Title: Characteristics and Outcomes of Patients with COVID-19 Supported by Extracorporeal Membrane Oxygenation: A Retrospective Multicenter Study Cord-id: 62x38051 Document date: 2021_5_18
ID: 62x38051
Snippet: Objective To determine characteristics, outcomes and clinical factors associated with death in patients with coronavirus disease 2019 (COVID-19) requiring ECMO support. Methods A multicenter, retrospective cohort study was conducted.
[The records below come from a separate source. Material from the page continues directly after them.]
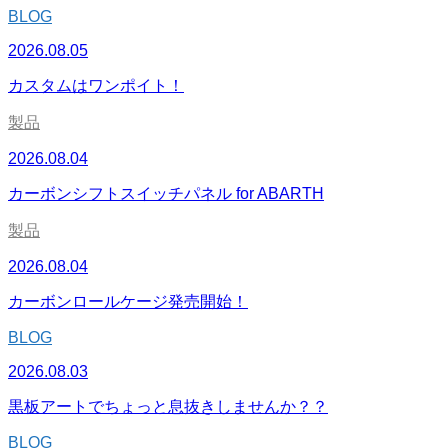
BLOG
2026.08.05
カスタムはワンポイト！
製品
2026.08.04
カーボンシフトスイッチパネル for ABARTH
製品
2026.08.04
カーボンロールケージ発売開始！
BLOG
2026.08.03
黒板アートでちょっと息抜きしませんか？？
BLOG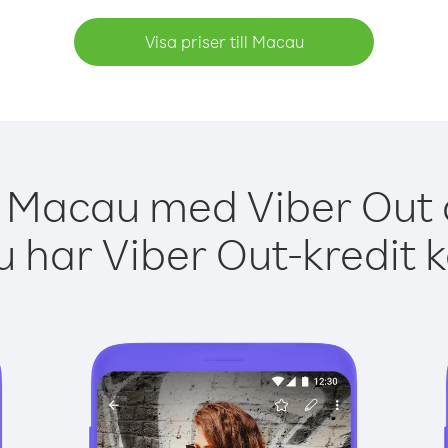
Visa priser till Macau
a Macau med Viber Out ä
 har Viber Out-kredit 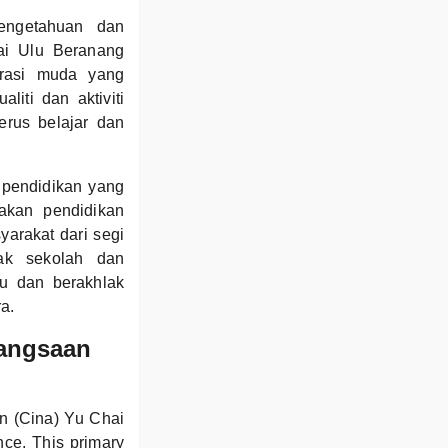
engetahuan dan
ai Ulu Beranang
erasi muda yang
iti dan aktiviti
erus belajar dan
 pendidikan yang
akan pendidikan
arakat dari segi
ak sekolah dan
mu dan berakhlak
a.
bangsaan
n (Cina) Yu Chai
nce. This primary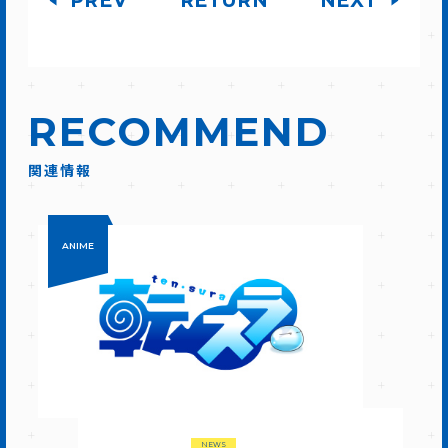
PREV
RETURN
NEXT
RECOMMEND
関連情報
ANIME
NEWS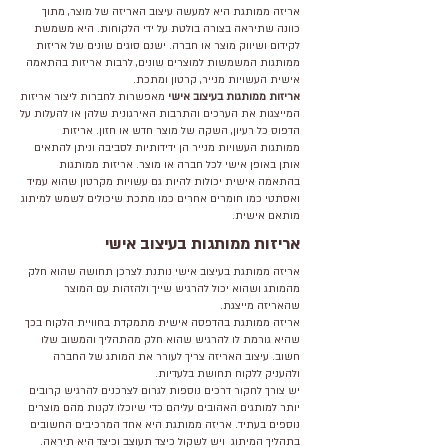
אריזה ממותגת היא למעשה עיצוב האריזה של מוצר, מתוך
כוונה שתיראה בצורה בולטת על ידי הלקוחות. היא משמשת
לקידום ושיווק מוצר או חברה. ישנם סוגים שונים של אריזות
ממותגות המשמשות למוצרים שונים, לרבות אריזות בהתאמה
אישית העשויות מנייר, קרטון ומתכת.
אריזות ממותגות בעיצוב אישי
מאפשרות לחברות ליצור אריזות
המייצגות את הערכים והתרבות האירגונית שלהן או להעלות על
הדפוס כל רעיון, השקה של מוצר חדש או חזון. אריזות
ממותגות העשויות מנייר הן ידידותיות לסביבה וניתן להתאים
אותן באופן אישי לכל חברה או מוצר. אריזות ממותגות
בהתאמה אישית יכולות להיות גם עשויות מקרטון שהוא עמיד
ואסתטי כמו חומרים אחרים כמו מתכת שיכולים לשמש למיתוג
מותאם אישית.
אריזות ממותגות בעיצוב אישי
אריזה ממותגת בעיצוב אישי נותנת לצרכן תחושה שהוא חלק
מהמותג ושהוא יכול להרגיש שייך ולהזהות עם המוצר
שהאריזה מייצגת.
אריזה ממותגת בהדפסה אישית מתמקדת בחוויית הלקוח בכך
שהיא גורמת לו להרגיש שהוא חלק מהתהליך והמשוב שלו
חשוב. עיצוב האריזה צריך לעורר את המותג של החברה
ולהעניק ללקוח תחושת בלעדיות.
יש צורך לחקור דרכים נוספות לגרום לצרכנים להרגיש קרובים
יותר למותגים האהובים עליהם כדי שיוכלו לקנות מהם מוצרים
נוספים בעתיד. אריזה ממותגת היא אחד המרכיבים החשובים
בתהליך המיתוג ויש לשקול כיצד תעוצב וכיצד היא תיראה.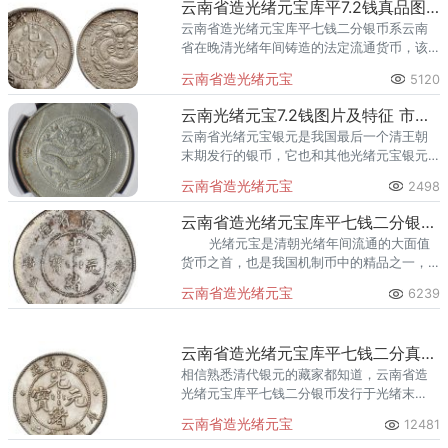
云南省造光绪元宝库平7.2钱真品图片及特征 市场价格多少
云南省造光绪元宝库平七钱二分银币系云南
省在晚清光绪年间铸造的法定流通货币，该
枚钱币由于在动荡不安的社会诞生，它的铸
云南省造光绪元宝
5120
额不多，然后又是晚清货币制改革的文物，
具有极高的收藏
云南光绪元宝7.2钱图片及特征 市值多少钱
云南省光绪元宝银元是我国最后一个清王朝
末期发行的银币，它也和其他光绪元宝银元
一样，云南光绪元宝7.2钱银币就是其最大的
云南省造光绪元宝
2498
面值，后来因此钱币特殊的历史诞生时期以
及有限的传
云南省造光绪元宝库平七钱二分银币图片及特征 最新价格多少
光绪元宝是清朝光绪年间流通的大面值
货币之首，也是我国机制币中的精品之一，
而云南省造光绪元宝库平七钱二分银币则为
云南省造光绪元宝
6239
云南省铸造发行的
云南省造光绪元宝库平七钱二分真品图片及价格 值多少钱
相信熟悉清代银元的藏家都知道，云南省造
光绪元宝库平七钱二分银币发行于光绪末
年，当时的清朝政府已经是风雨飘摇，摇摇
云南省造光绪元宝
12481
欲坠。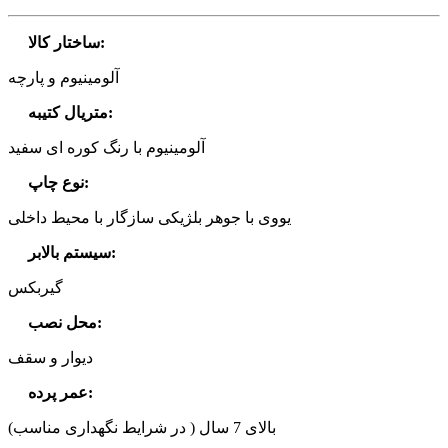
:
ساختار کالا
آلومینیوم و پارچه
:
متریال کتیبه
آلومینیوم با رنگ کوره ای سفید
:
نوع چاپ
یووی با جوهر بلژیکی سازگار با محیط داخلی
:
سیستم بالابر
گیربکس
:
محل نصب
دیوار و سقف
:
عمر پرده
بالای 7 سال ( در شرایط نگهداری مناسب)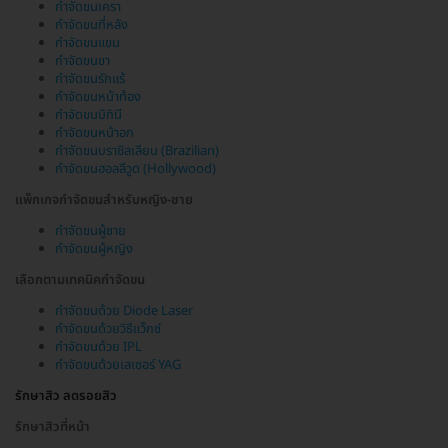
กำจัดขนเครา
กำจัดขนที่หลัง
กำจัดขนแขน
กำจัดขนขา
กำจัดขนรักแร้
กำจัดขนหน้าท้อง
กำจัดขนบิกินี
กำจัดขนหน้าอก
กำจัดขนบราซิลเลียน (Brazilian)
กำจัดขนฮอลลีวูด (Hollywood)
แพ็กเกจกำจัดขนสำหรับหญิง-ชาย
กำจัดขนผู้ชาย
กำจัดขนผู้หญิง
เลือกตามเทคนิคกำจัดขน
กำจัดขนด้วย Diode Laser
กำจัดขนด้วยวิธีแว็กซ์
กำจัดขนด้วย IPL
กำจัดขนด้วยเลเซอร์ YAG
รักษาสิว ลดรอยสิว
รักษาสิวที่หน้า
The cohort consisted of adult patients (≥18 years old) requiring ECMO in the period from March 1, 2020 to September 30, 2020. The primary outcome was in-hospital mortality after ECMO initiation assessed through a time to event analysis at 90 days. Multivariable Co
Document: Objective To determine characteristics, outcomes and clinical factors associated with death in patients with coronavirus disease 2019 (COVID-19) requiring ECMO support. Methods A multicenter, retrospective cohort study was conducted. The cohort consisted of adult patients (≥18 years old) requiring ECMO in the period from March 1, 2020 to September 30, 2020. The primary outcome was in-hospital mortality after ECMO initiation assessed through a time to event analysis at 90 days. Multivariable Cox proportional regression was utilized to determine factors associated with in-hospital mortality. Results Overall, 292 patients from 17 centers comprised the study cohort. Patients were 49 (IQR: 39-57) years old and 81 (28%) were female. At the end of the follow up period, 19 (6%) patients were still on ECMO, 25 (9%) were off ECMO but remained hospitalized, 135 (46%) were discharged or transferred alive and 113 (39%) expired during the hospitalization. The cumulative in-hospital mortality at 90-days was 42% (95% CI: 36-47%). Factors associated with in-hospital mortality were age (aHR: 1.31, 95% CI: 1.06-1.61 per 10 years), renal dysfunction as measured by serum creatinine (aHR: 1.21, 95% CI 1.01-1.45) and cardiopulmonary resuscitation prior to ECMO placement (aHR: 1.87, 95% CI 1.01-3.46). Conclusions In patients with severe COVID-19 necessitating ECMO support, in-hospital mortality occurred in fewer than half of the cases. ECMO may serve as a viable modality for terminally ill patients with refractory COVID-19.